My mug is the chipped one, it’s worn, jagged edge biting into my lip if I’m not careful. Uncle’s mug is blue and brown, handmade and ribbed – as solid and genuine as he is. He makes us lemon tea with honey and biscuits and we sit in his little house on the hill, across from the church. From the kitchen table I can look into the yard at the towering trees and Uncle’s little red shed that houses his lawn mower. Uncle always lets me have run of the place and I spend the warm days traipsing about his yard, rolling in the grass until I get dizzy and can do nothing but stare up at marshmallow clouds in an ocean of sky.

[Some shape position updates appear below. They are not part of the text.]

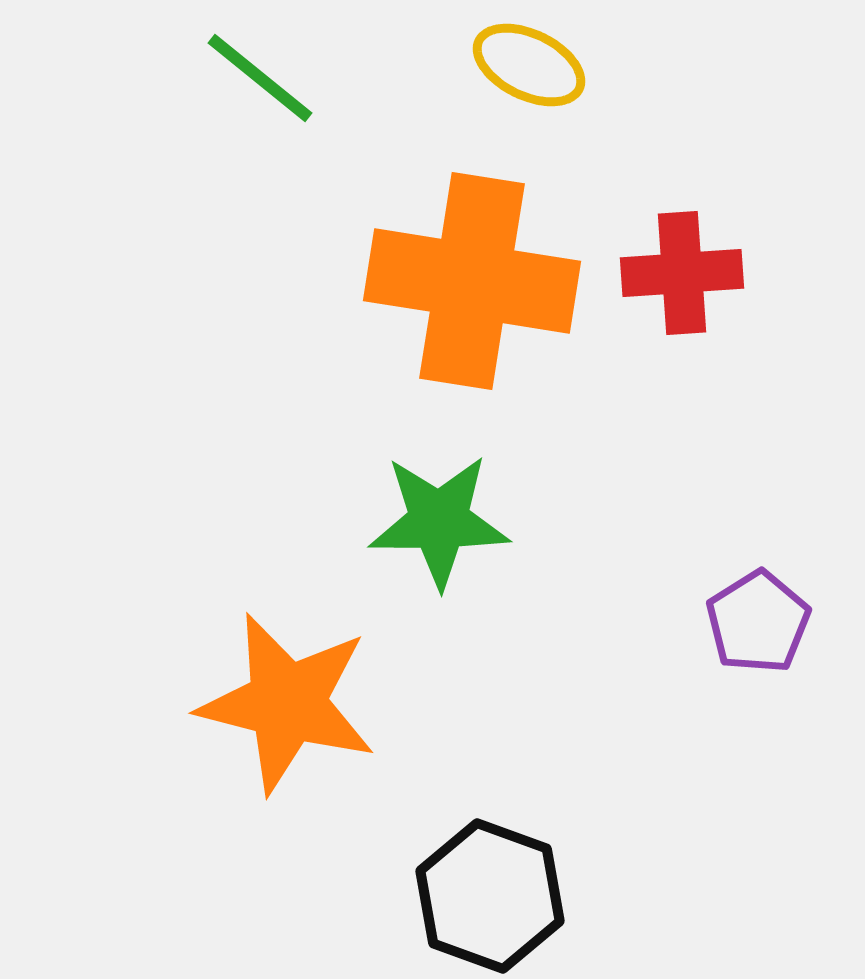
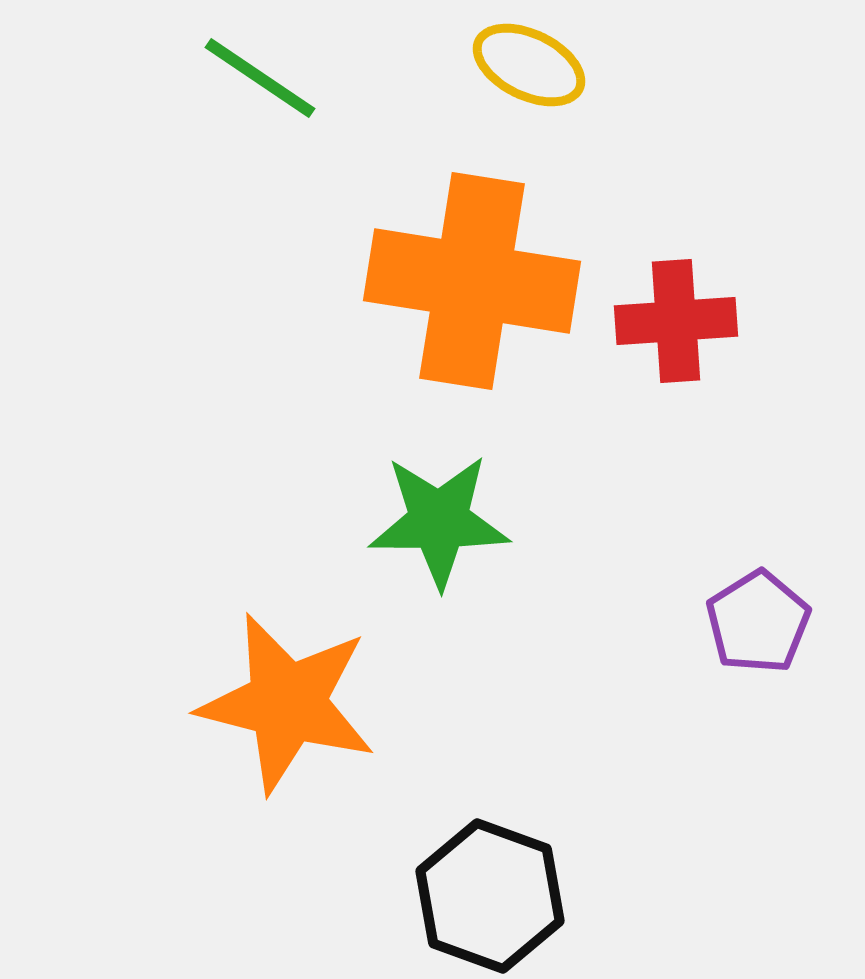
green line: rotated 5 degrees counterclockwise
red cross: moved 6 px left, 48 px down
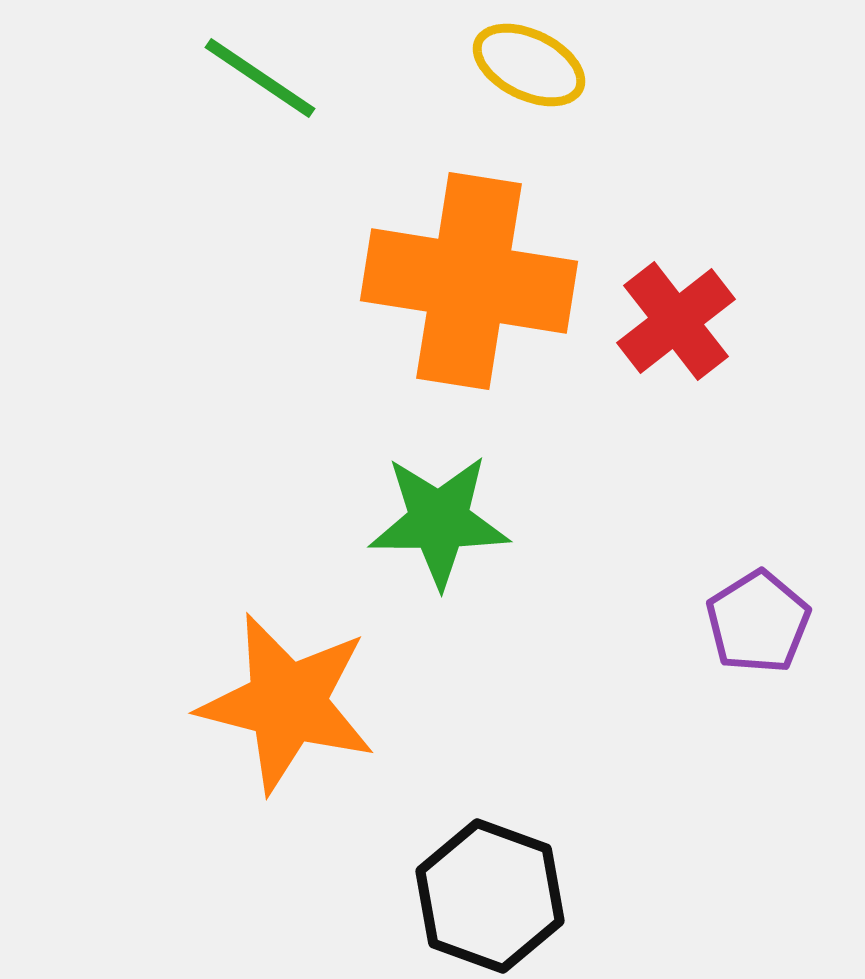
orange cross: moved 3 px left
red cross: rotated 34 degrees counterclockwise
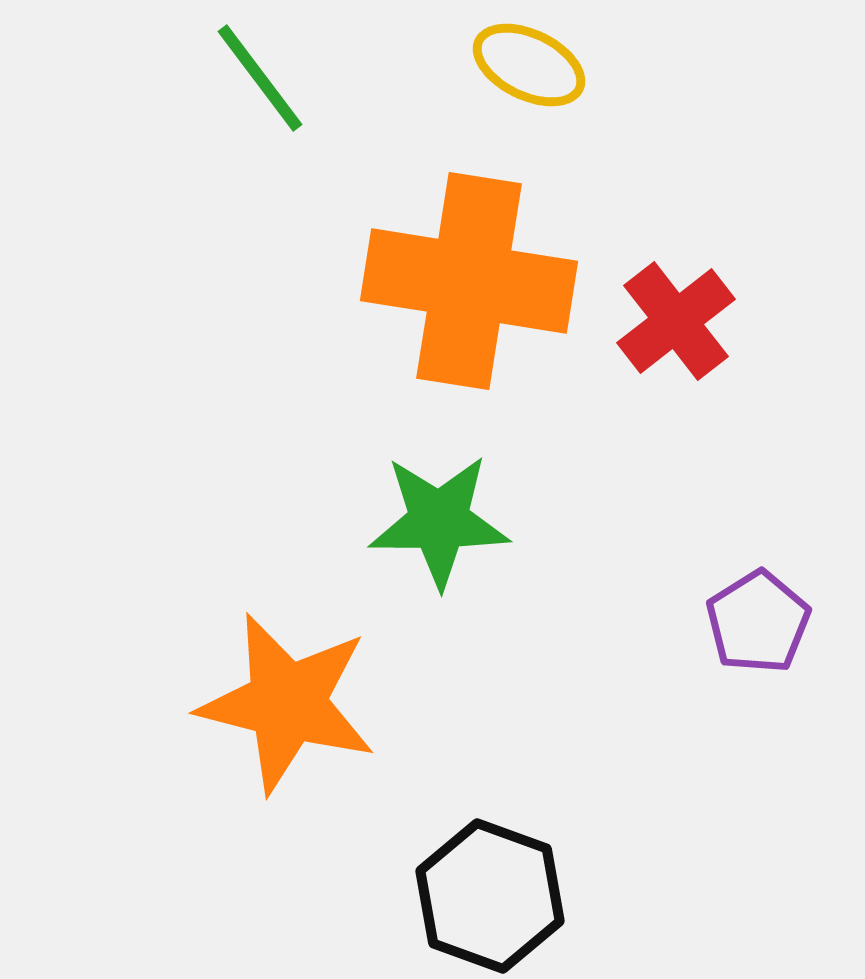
green line: rotated 19 degrees clockwise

Some days Uncle and I sit on the porch as he breathes in the Pennsylvania air and I devour whatever novel I stuffed in my bag before hopping on the train south, and getting stuck next to a British woman whose young son kept sneaking away from where he sat with some French boys to pester her. It’s a good book. I watch the birds flock to Uncle’s bird feeder, the tiny house shaking with the weight of them.

In the evening he will make leftovers and we’ll talk about school and his life in the old country as a World War 2 documentary plays in the background. After an ice cream dessert that he always calls a surprise, we’ll watch Jeopardy and scream out answers over each other, the loudest we’ve been all day. And as Uncle falls asleep on the couch afterwards, I will drink more tea out of my chipped mug, watching the sun set on this peaceful town.

The silence is so powerful I wish I could let it keep me. I wish I could keep it, but it is not mine to possess. I wish one day my chipped mug won’t sit in the sink without his. But that is not mine to wish.